We have analyzed all comers of CPB-requiring cardiac surgical patients rather than individual surgeries. These procedures vary widely in terms of duration of CPB, drugs administered on CPB and surgical practices, all factors that would have altered the blood glucose levels. Our rationale for using all comers is to test the performance of the EIC over a spectrum of blood glucose levels and to include previously overlooked, yet equally affected by worse outcomes, procedures such transplant and aortic surgeries.

Currently, the EIC is used hospital-wide. In response to the overshooting of BG that occur during CPB, we have added an additional iteration of the EIC to start the EIC at a lower threshold (140 mg/dl). A parallel hypoglycemia protocol has been added to treat any hypoglycemic events. We are currently exploring options of using machine learning to individualize the EIC delivery.

Our study has some limitations. First, we did not measure time to and time within target BG levels with our protocol, as has been the case in similar electronic protocols16. Second, we did not measure outcomes of hyperglycemia such as sternal wound infections and atrial fibrillation. This is attributed to the nature of this quality improvement study that focuses on the processes of achieving glycemic control. It is to be known, though, that previous studies found that commencement of intraoperative glycemic control is associated with a reduction in the incidence of surgical site infection in cardiac surgical patients17,18. Further study is warranted to determine the influence of the tighter intra-operative glucose management from our system on clinical outcomes.

Third, we have only analyzed intraoperative and a subset of postoperative glycemic control values prior to initiation of diet and resumption of glycemic control medications, all are important factors that influence glycemic control. Fourth, we have not accounted for the glucose infused via cardioplegia on CPB which could have explained the peak of BG during this period. However, the Del Nido cardioplegia used at our institution is a non-glucose containing and its contribution to the surge on pump BG is likely to be slim.

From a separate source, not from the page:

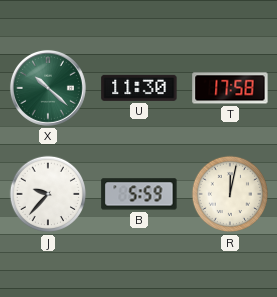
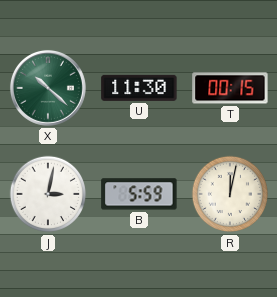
T: 17:58 -> 00:15
J: 9:37 -> 3:02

In summary, The EIC has created a stable process for the intraoperative control of BG in CPB-requiring cardiac surgical patients and has been successfully associated with a reduction in intraoperative BG values. Importantly, the electronic nature of this protocol reduces the rate of human errors and their consequential adverse events. Being an iterative process, more data are being collected to study clinical outcomes associated with glycemic control achieved through EIC.

In its ideal iteration, EIC is a potentially generalizable process that can be implemented intraoperatively to create a new standard of intraoperative glycemic control.